Scientists Find New Way to Generate Random Numbers, Encryption Could Get a Boost

Share this…

University of Texas researchers find a way to merge two low-quality sources of random numbers into high-quality output.

Two researchers from the University of Texas have published a paper that details a new algorithm for combining two sources of entropy to obtain a higher-quality random number that can be used to bolster encryption operations with less computational resource usage.

The world of computer science and encryption is ablaze with discussions about the “Explicit Two-Source Extractors and Resilient Functions” study published in July 2015 but recently updated in March, which details a theoretical breakthrough in regards to random number generation.

For a long, long time, the weakness in CSPRNGs (Cryptographically-Secure Pseudo-Random Numbers Generators) was the origin of the random number, called entropy source or entropy pool.


In most cases, for many computer systems, this is taken from the user’s mouse movements, keyboard input, disk IO events, signal interrupts, network packet inter-arrival times, or other hardware-based events.

Depending on the existing entropy pool at the time when a cryptographic system pulls the random number for its operations, the source of this number indirectly dictates the quality of encryption.
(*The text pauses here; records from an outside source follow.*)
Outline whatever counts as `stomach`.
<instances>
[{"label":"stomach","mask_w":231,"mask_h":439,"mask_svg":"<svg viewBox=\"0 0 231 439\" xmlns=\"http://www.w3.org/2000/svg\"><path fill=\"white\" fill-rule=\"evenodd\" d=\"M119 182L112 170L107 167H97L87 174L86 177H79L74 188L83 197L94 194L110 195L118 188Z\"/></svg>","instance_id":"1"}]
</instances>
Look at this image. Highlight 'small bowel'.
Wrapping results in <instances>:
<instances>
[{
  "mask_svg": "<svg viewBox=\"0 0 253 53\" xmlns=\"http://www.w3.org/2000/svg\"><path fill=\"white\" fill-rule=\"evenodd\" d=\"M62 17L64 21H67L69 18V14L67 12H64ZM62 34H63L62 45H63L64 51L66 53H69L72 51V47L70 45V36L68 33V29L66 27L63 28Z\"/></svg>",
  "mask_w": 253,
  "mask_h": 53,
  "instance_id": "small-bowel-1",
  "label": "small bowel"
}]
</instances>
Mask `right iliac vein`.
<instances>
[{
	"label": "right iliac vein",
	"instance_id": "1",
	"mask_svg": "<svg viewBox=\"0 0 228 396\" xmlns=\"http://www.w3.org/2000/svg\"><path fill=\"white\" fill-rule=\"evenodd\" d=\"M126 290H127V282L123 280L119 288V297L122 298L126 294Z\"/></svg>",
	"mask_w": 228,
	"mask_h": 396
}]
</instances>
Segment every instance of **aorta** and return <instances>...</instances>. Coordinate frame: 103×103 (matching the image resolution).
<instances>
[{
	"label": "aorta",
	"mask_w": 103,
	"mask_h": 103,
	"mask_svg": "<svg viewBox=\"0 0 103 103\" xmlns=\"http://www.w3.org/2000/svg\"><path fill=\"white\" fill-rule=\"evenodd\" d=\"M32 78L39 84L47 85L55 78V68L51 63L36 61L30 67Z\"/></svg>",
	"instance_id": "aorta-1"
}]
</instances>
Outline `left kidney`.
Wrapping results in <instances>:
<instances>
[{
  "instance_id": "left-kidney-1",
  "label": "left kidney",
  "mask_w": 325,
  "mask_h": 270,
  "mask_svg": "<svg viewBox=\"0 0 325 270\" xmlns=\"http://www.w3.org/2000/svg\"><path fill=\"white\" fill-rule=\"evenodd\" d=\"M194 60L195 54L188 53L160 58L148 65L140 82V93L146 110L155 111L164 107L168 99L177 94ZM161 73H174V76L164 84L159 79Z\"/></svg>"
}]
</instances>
Most attacks on encryption systems are aimed at weak random number generation sequences and sources.

Algorithm is viable only in theory, no practical implementation available

What the two researchers managed to do is to devise an algorithm that removes the need for one high-quality source of random numbers. Their algorithm allows developers, in theory for now, to merge two lower-quality sources and obtain a high-quality number.
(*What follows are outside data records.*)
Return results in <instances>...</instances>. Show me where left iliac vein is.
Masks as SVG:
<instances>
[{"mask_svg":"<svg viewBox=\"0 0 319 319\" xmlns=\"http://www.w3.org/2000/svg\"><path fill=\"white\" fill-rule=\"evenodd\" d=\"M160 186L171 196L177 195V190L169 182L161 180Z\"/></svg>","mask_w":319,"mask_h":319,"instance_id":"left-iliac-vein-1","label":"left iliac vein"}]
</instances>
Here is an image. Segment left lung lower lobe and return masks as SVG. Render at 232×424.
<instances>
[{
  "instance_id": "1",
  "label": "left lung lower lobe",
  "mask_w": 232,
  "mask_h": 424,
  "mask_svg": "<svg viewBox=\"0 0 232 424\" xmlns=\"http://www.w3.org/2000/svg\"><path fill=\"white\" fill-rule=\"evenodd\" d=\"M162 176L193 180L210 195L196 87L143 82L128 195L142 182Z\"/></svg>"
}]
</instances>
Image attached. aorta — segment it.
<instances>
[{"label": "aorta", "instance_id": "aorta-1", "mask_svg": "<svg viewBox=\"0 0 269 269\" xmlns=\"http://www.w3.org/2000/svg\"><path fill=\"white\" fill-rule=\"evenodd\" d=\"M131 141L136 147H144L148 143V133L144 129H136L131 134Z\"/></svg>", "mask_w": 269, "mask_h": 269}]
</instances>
The work of David Zuckerman, a computer science professor, and of Eshan Chattopadhyay, a graduate student, both at the University of Texas, was welcomed with open arms by the computer science community.

Xin Li, an Assistant Professor at the Department of Computer Science of the Johns Hopkins University, has already started to put effort into deriving the algorithm to work with more sources.

Taking into account that this algorithm is also resource-light and stronger at the same time, its technical implementation might be only a matter of time, with countless smartphones and IoT devices awaiting a boost in security.